重ね塗りすることができるので、色を重ねて絵に深みを出す重色や、削って下地を出す出すスクラッチ(削り)技法ができます。
色をまぜて三次色を作れます。例えば、黄色と緑色をまぜると黄緑色になります。
油絵具のようなタッチが出せます。
クレパスは、パステルの発色の良さとクレヨンの定着性のよさの特長をいかした描画材です。世界で 「クレパス」と呼べるのはサクラだけです。初めて当社で研究開発された世界に誇る描画材料です。
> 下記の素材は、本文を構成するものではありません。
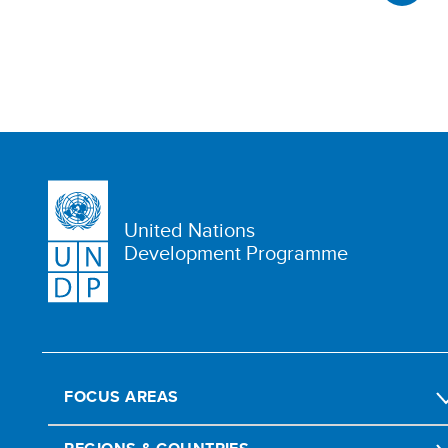
United Nations
Development Programme
FOCUS AREAS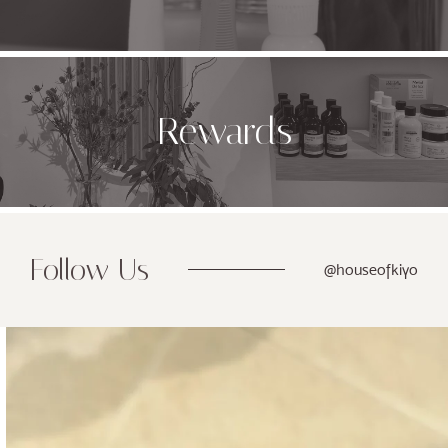
Rewards
Follow Us
@houseofkiyo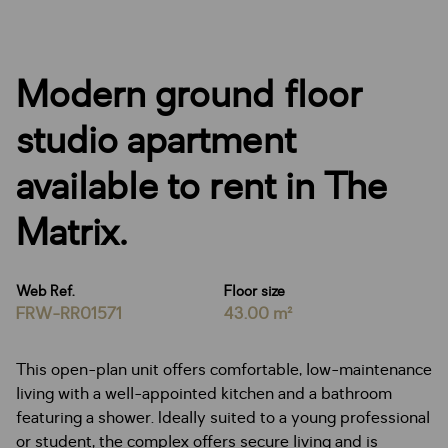
Modern ground floor
studio apartment
available to rent in The
Matrix.
Web Ref.
Floor size
FRW-RR01571
43.00 m²
This open-plan unit offers comfortable, low-maintenance
living with a well-appointed kitchen and a bathroom
featuring a shower. Ideally suited to a young professional
or student, the complex offers secure living and is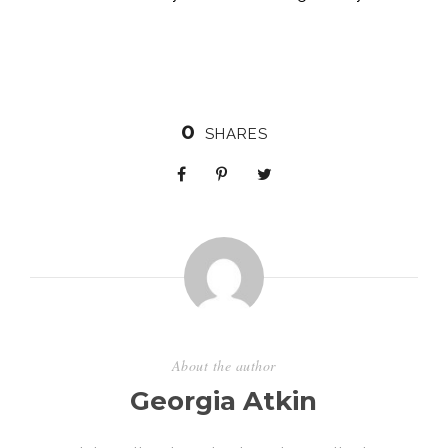
0
SHARES
About the author
Georgia Atkin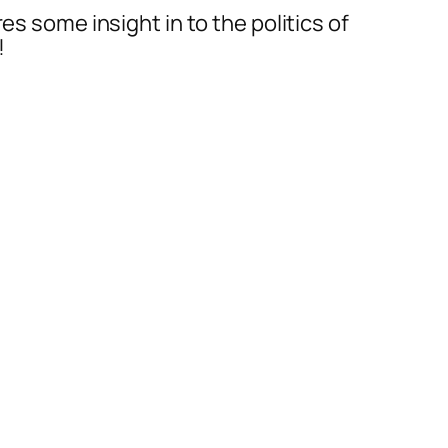
es some insight in to the politics of
!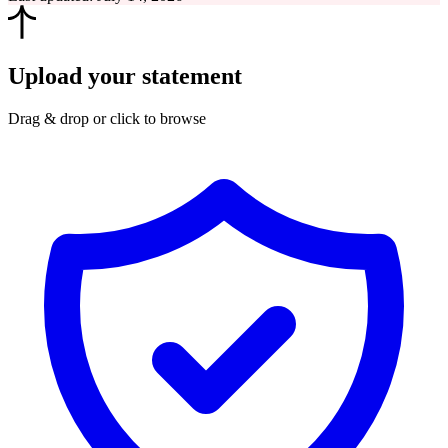
Upload your statement
Drag & drop or click to browse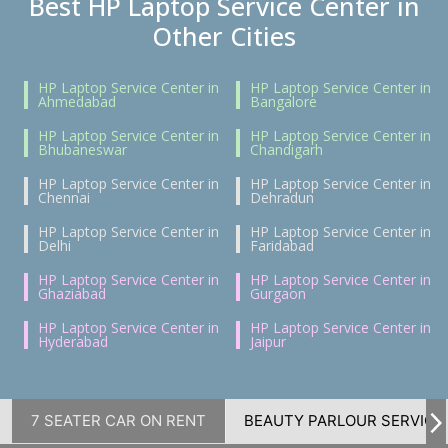
Best HP Laptop Service Center in
Other Cities
HP Laptop Service Center in
HP Laptop Service Center in
Ahmedabad
Bangalore
HP Laptop Service Center in
HP Laptop Service Center in
Bhubaneswar
Chandigarh
HP Laptop Service Center in
HP Laptop Service Center in
Chennai
Dehradun
HP Laptop Service Center in
HP Laptop Service Center in
Delhi
Faridabad
HP Laptop Service Center in
HP Laptop Service Center in
Ghaziabad
Gurgaon
HP Laptop Service Center in
HP Laptop Service Center in
Hyderabad
Jaipur
7 SEATER CAR ON RENT
BEAUTY PARLOUR SERVICE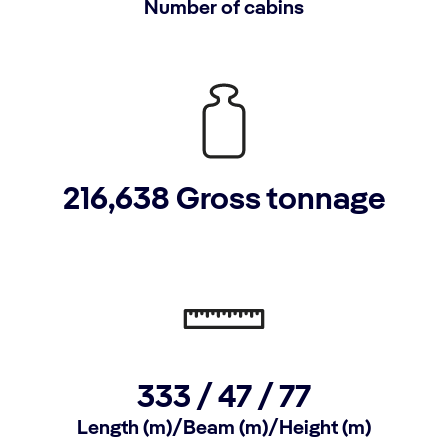
Number of cabins
216,638 Gross tonnage
333 / 47 / 77
Length (m)/Beam (m)/Height (m)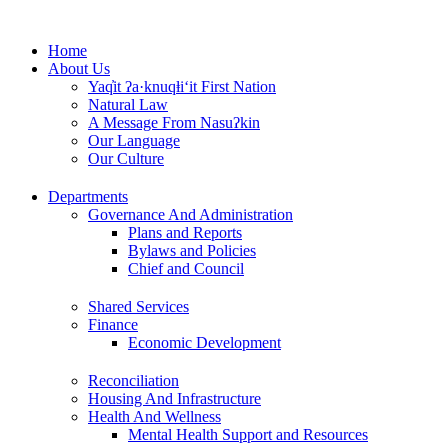
Skip
to
Home
content
About Us
Yaq̓it ʔa·knuqⱡi‘it First Nation
Natural Law
A Message From Nasuʔkin
Our Language
Our Culture
Departments
Governance And Administration
Plans and Reports
Bylaws and Policies
Chief and Council
Shared Services
Finance
Economic Development
Reconciliation
Housing And Infrastructure
Health And Wellness
Mental Health Support and Resources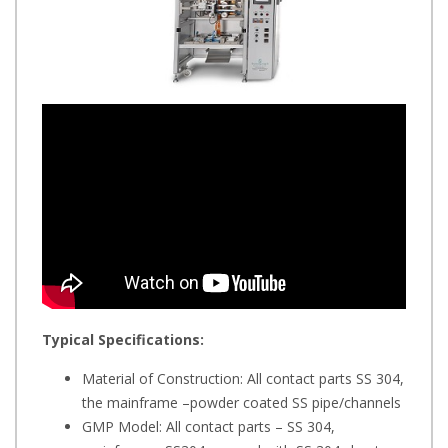
Typical Specifications:
Material of Construction: All contact parts SS 304,
the mainframe –powder coated SS pipe/channels
GMP Model: All contact parts – SS 304,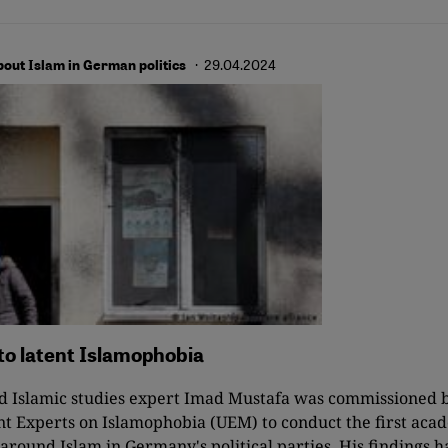
· 29.04.2024
bout Islam in German politics
to latent Islamophobia
nd Islamic studies expert Imad Mustafa was commissioned 
t Experts on Islamophobia (UEM) to conduct the first acad
 around Islam in Germany's political parties. His findings h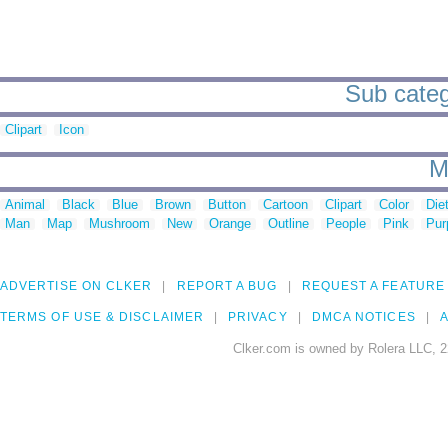
Sub categ
Clipart
Icon
M
Animal
Black
Blue
Brown
Button
Cartoon
Clipart
Color
Die
Man
Map
Mushroom
New
Orange
Outline
People
Pink
Pur
ADVERTISE ON CLKER
REPORT A BUG
REQUEST A FEATURE
TERMS OF USE & DISCLAIMER
PRIVACY
DMCA NOTICES
A
Clker.com is owned by Rolera LLC, 2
クレパスは子どもたちの美術教育を思った画家の要望から生まれました。
大正8年、フランス留学後、帰国した山本鼎画伯(1882-1946)は、定められたお手本どおりに描くことを旨とする「臨画」を行っている小学校美術教育を憂い、子どもには描きたいものを伸び伸びと描かせるべきという「自由画運動」を始めました。その山本画伯が、自由画にと推奨したものがクレヨンでした。
しかし、当時のクレヨンは現在使用されているものよりも硬く、線を描くことには向いていますが、重ね塗りはできず、また、面を塗ることにも向いていませんでした。
そこで注目されたのが、17世紀に発明され、18世紀のヨーロッパ画壇で人気を集めたパステルでした。パステルは軟らかいので塗りやすく、画面上での混色もできました。ただ、紙に色の粉を乗せるだけなので、定着液を吹き付けないと剥がれ落ちてしまうものでした。
「クレヨンとパステルの長所を合わせた画材ができないか?」山本画伯の思いを基に、サクラクレパス(当時、桜クレイヨン商会)が開発したものがロウと油脂で顔料を練り合わせた「クレパス」です。

クレパスは軟らかくするために油脂を使用するので、寒暖の影響を受けやすく開発当時は一年を通じて一定の硬さを保つこができませんでした。
そこで、「かたい・夏用」と「やわらかい・冬用」の2種類のクレパスを製造販売しました。しかし、販売ルートに乗っているうちに時間が経ってしまい、夏用の硬いクレパスは冬に硬くて描けず、冬用の軟らかいものは夏に溶けてしまい使えずという結果になってしまいました。その後、研究されクレパスは一年を通じて一定の硬さを保つ商品となりました。
三木鶏郎先生、作詞作曲の「さくらクレパスの唄」は、クレパス普及のために宣伝カーで街中に流されていました。